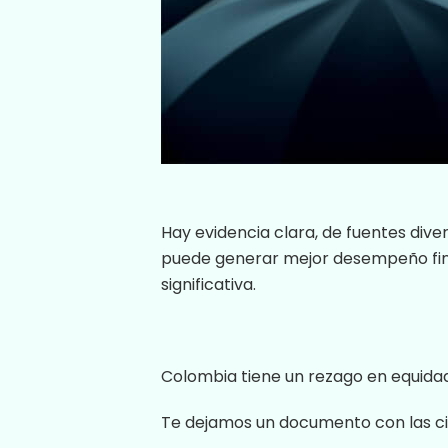
Hay evidencia clara, de fuentes dive
puede generar mejor desempeño fina
significativa.
Colombia tiene un rezago en equidad 
Te dejamos un documento con las ci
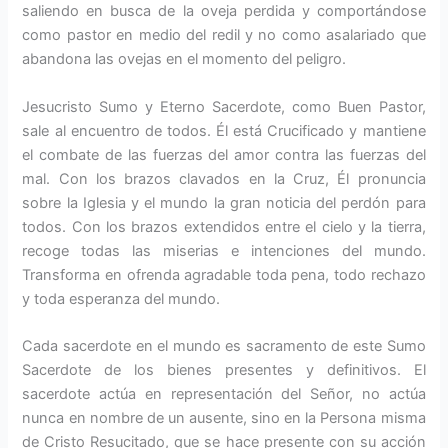
saliendo en busca de la oveja perdida y comportándose
como pastor en medio del redil y no como asalariado que
abandona las ovejas en el momento del peligro.
Jesucristo Sumo y Eterno Sacerdote, como Buen Pastor,
sale al encuentro de todos. Él está Crucificado y man­tiene
el combate de las fuerzas del amor contra las fuerzas del
mal. Con los brazos clavados en la Cruz, Él pronuncia
sobre la Iglesia y el mun­do la gran noticia del perdón para
to­dos. Con los brazos extendidos entre el cielo y la tierra,
recoge todas las miserias e intenciones del mundo.
Transforma en ofrenda agradable toda pena, todo recha­zo
y toda esperanza del mundo.
Cada sacerdote en el mundo es sacramento de este Sumo
Sacerdote de los bienes presentes y definitivos. El
sacerdote actúa en representación del Señor, no actúa
nunca en nombre de un ausente, sino en la Persona misma
de Cristo Re­sucitado, que se hace presente con su acción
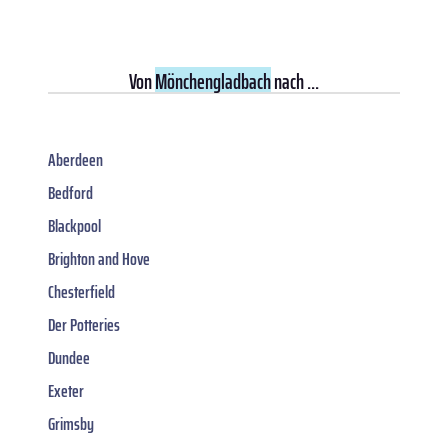
Von
Mönchengladbach
nach ...
Aberdeen
Bedford
Blackpool
Brighton and Hove
Chesterfield
Der Potteries
Dundee
Exeter
Grimsby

★ ★ ★ ★ ★ ★ ★

__Your goal__: Nothing but the lines from the first line of the data above through the line holding "recoge todas las" may appear in the response, copied exactly and without pictures.

__Answer below__:
Hay evidencia clara, de fuentes dive
puede generar mejor desempeño fina
significativa.
Colombia tiene un rezago en equidad 
Te dejamos un documento con las ci
saliendo en busca de la oveja perdida y comportándose
como pastor en medio del redil y no como asalariado que
abandona las ovejas en el momento del peligro.
Jesucristo Sumo y Eterno Sacerdote, como Buen Pastor,
sale al encuentro de todos. Él está Crucificado y man­tiene
el combate de las fuerzas del amor contra las fuerzas del
mal. Con los brazos clavados en la Cruz, Él pronuncia
sobre la Iglesia y el mun­do la gran noticia del perdón para
to­dos. Con los brazos extendidos entre el cielo y la tierra,
recoge todas las miserias e intenciones del mundo.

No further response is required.